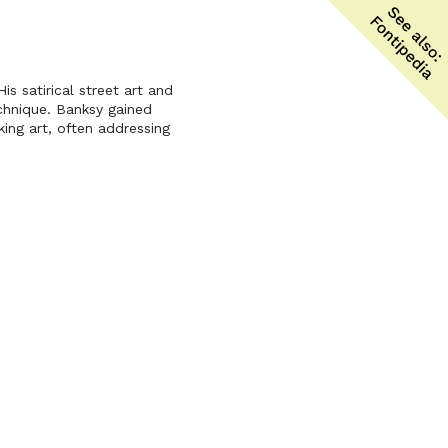
is satirical street art and
echnique. Banksy gained
ing art, often addressing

- - -

PROBLEM STATEMENT - The material should be returned verbatim, with all images omitted.

FINAL ANSWER -
is satirical street art and
echnique. Banksy gained
ing art, often addressing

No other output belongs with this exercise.